Als Folge der meist ungeklärten Frage, was Geschlechtergerechtigkeit ausmacht, zeigt sich in deutschen Kindertageseinrichtungen oftmals die Tendenz zur Haltung: »Ich behandele ja immer alle gleich!« (8) Eine solche vermeintlich geschlechterneutrale Haltung basiert oft eher auf Unsicherheiten als auf fachlicher Überzeugung, wie folgendes Beispiel aus einem Tür- und Angel-Gespräch zeigt. Darin unterhalte ich mich mit einer der Fachkräfte und der Leiterin einer Kindertageseinrichtung:

»Die Erzieherin Steffie erzählt, sie würde im Alltag der Kita sehr viel reflektieren, gerade auch im Hinblick auf geschlechtliche Zuschreibungen.

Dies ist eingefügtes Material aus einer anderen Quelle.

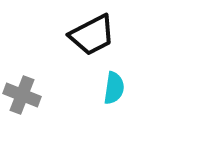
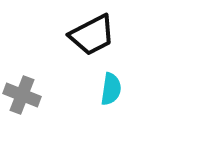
cyan semicircle: moved 3 px left, 1 px down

Sie sagt: ›Aber man sagt oder tut manchmal eben Dinge, die evtl. nicht korrekt sind, aber ich möchte darauf achten. Ich versuche immer alle gleich zu behandeln und geschlechterneutral zu agieren!‹ Ich hebe hervor, dass es mir schon ein paar Mal aufgefallen ist, dass es den Fachkräften in der Einrichtung offenbar wichtig ist, Unterschiede zwischen Jungen und Mädchen zu vermeiden und einen neutralen Umgang zu betonen. Die Leiterin Sabine fragt daraufhin etwas verunsichert: ›Ist das jetzt ein Kompliment, also, ist das aus Deiner Sicht gut oder schlecht, wenn wir die Kinder neutral behandeln?‹« (9)

Das Beispiel zeigt Anzeichen einer eher geschlechterneutralen Haltung. Allerdings bleibt unklar, ob die Fachkräfte davon selbst überzeugt sind oder ob sie diese Haltung einnehmen, weil sie ihnen z.B. auf den ersten Blick als am wenigsten problematisch erscheint. Es macht auch ihre Unsicherheit, ob sie sich tatsächlich richtig verhalten, deutlich.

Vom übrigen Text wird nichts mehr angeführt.